By Robert “Rob Base” Greenwood
Welcome to my new article series where I talk popular culture and its love/hate relationship with its ravenous fan base.
Today I want to talk about DC Comic’s blockbuster hit, Man of Steel, Zack Snyder and David S. Goyer’s retooled/rebooted take on the bastard son of Krypton Superman. It’s loved by many and hated by purists. Many comic book pros have bashed this film. Icons like Mark Waid, who nearly walked out of the film (according to him) and wrote a huge post on what he hated about the film.

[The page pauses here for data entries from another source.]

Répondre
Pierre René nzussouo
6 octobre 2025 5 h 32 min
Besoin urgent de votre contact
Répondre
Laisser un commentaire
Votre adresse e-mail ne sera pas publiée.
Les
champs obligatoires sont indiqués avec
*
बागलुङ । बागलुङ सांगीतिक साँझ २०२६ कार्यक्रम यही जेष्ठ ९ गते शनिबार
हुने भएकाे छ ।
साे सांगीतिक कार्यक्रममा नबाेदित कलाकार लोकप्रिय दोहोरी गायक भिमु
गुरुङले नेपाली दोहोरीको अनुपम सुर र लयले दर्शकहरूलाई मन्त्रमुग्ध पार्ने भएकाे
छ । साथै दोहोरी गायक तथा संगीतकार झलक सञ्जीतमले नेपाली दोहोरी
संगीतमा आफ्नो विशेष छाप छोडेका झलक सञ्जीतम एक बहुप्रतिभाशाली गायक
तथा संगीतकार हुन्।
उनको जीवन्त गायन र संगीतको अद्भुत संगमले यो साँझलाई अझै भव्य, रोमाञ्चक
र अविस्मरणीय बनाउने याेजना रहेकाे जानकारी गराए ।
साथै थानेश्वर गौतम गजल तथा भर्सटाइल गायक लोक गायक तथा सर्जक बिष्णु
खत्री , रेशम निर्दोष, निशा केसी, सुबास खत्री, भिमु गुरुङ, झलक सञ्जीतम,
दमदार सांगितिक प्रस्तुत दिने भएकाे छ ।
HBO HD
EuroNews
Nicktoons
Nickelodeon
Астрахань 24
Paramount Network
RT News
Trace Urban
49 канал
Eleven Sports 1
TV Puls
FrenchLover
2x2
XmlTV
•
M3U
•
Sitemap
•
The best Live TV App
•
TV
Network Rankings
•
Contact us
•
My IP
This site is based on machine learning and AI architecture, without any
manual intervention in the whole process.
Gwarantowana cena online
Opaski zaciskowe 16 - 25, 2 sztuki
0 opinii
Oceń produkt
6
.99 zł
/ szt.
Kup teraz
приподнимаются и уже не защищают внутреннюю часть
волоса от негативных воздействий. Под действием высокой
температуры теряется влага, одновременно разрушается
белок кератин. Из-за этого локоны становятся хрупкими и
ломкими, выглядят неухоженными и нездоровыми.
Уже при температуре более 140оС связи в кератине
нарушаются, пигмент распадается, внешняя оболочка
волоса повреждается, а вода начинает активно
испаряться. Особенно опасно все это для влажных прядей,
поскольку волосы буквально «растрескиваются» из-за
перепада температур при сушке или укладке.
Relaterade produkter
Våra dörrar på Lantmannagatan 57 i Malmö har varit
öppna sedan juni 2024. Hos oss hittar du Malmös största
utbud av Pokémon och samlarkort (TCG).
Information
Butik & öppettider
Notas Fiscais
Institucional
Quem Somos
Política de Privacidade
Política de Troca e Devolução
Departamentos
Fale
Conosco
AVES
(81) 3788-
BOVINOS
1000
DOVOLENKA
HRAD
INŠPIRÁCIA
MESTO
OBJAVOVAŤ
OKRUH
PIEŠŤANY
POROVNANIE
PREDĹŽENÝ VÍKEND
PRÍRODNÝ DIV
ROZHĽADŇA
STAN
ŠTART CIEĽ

First and foremost, I must say that I thought I was going to hate this film being that I am not a diehard fan of Superman nor am I the biggest supporter of DC. So it’s no surprise that I instantly started nitpicking points right from the start.

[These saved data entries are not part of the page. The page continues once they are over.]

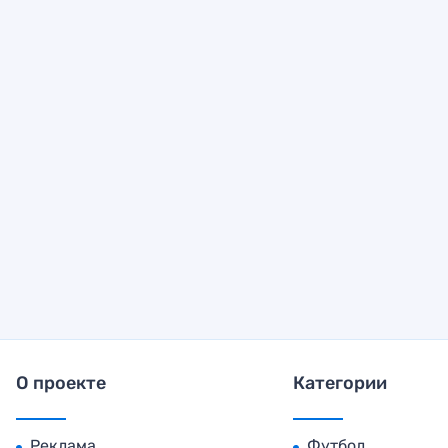
О проекте
Категории
Реклама
Футбол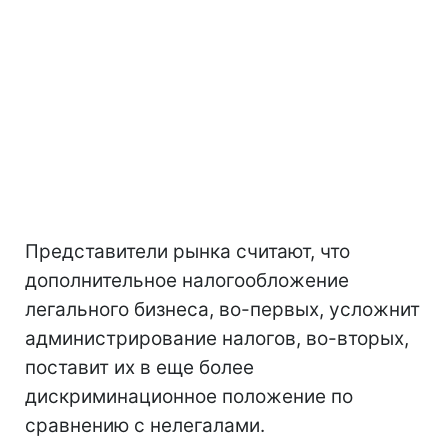
Представители рынка считают, что
дополнительное налогообложение
легального бизнеса, во-первых, усложнит
администрирование налогов, во-вторых,
поставит их в еще более
дискриминационное положение по
сравнению с нелегалами.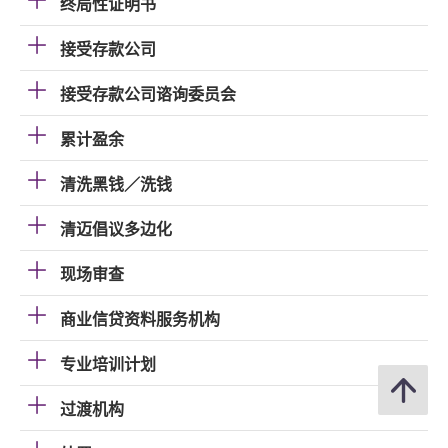
终局性证明书
接受存款公司
接受存款公司谘询委员会
累计盈余
清洗黑钱／洗钱
清迈倡议多边化
现场审查
商业信贷资料服务机构
专业培训计划
过渡机构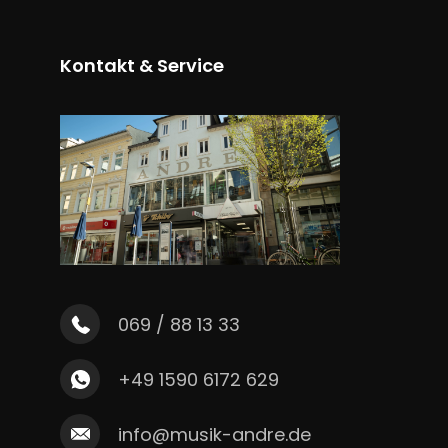
Kontakt & Service
069 / 88 13 33
+49 1590 6172 629
info@musik-andre.de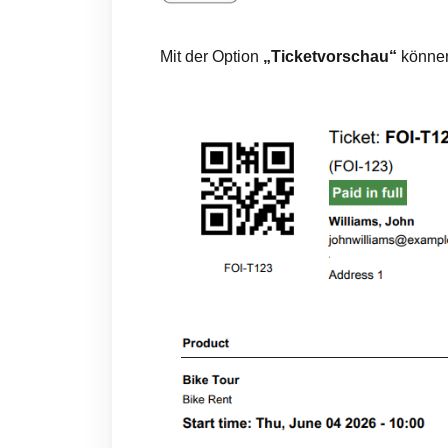
Mit der Option
„Ticketvorschau“
können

This film isn’t your traditional take on the Red and Blue immigrant from space. This is a film about family and dealing with life’s many struggles. And it tackles how we, as humans, would actually react to a near god-like being. It also addresses the burden he must bear.

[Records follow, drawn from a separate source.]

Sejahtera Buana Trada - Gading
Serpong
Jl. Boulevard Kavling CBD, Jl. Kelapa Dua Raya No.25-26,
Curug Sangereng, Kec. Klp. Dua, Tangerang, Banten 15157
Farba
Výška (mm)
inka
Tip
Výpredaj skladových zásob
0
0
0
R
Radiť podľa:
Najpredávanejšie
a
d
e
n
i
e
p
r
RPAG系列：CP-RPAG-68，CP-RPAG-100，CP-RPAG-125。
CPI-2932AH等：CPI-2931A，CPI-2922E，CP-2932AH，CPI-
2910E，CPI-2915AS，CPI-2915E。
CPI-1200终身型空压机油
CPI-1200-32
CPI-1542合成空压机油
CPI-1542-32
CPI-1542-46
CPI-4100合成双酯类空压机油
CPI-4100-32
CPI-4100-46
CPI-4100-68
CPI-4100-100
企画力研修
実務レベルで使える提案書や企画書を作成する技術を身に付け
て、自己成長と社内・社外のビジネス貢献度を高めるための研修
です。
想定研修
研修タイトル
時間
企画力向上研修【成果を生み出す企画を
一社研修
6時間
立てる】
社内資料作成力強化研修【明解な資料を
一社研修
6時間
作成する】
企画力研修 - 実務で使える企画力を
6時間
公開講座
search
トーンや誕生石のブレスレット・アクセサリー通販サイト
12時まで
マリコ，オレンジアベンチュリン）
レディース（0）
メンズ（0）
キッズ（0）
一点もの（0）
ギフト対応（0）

Just like any film, there are some negative parts, mainly with the crap-tastic, wooden acting of the birth mom of Superman, Lara Lor-Van (Ayelet Zurer). She gives such a horrible performance that we (my wife and I) rooted for her violent end. And even then, she was so lethargic that it didn’t give the satisfaction that her death truly deserved.
Then you have Russell Crow, a damn fine actor, who made you believe in Jor-El. He was a true hero and leader unlike the purists’ “ideal” Jor-El, Marlon Brando, who couldn’t pronounce Krypton and kept calling it “Kryptin”.
General Zod is evil incarnate and is a completely different animal than the role created by Terrence Stamp. The new General Zod (Michael Shannon) is portrayed not as a megalomaniac hungry for world domination but as a real wartime general, desperate to preserve his race from extinction.
Jor-El and Zod’s relationship is one of brotherhood and love of their home world. The different paths these two men take are both understandable and regrettable. This alone could have been its own film.
Kevin Costner’s performance as Pa Kent is downright the best role of this once respected actor. This also holds true for the rest of the cast.
The path Clark takes is the search of inner peace and, at times, seems almost as a sacrifice. He is not a man of this world but a bridge between the world of tomorrow, Earth, and the world of the past, Krypton.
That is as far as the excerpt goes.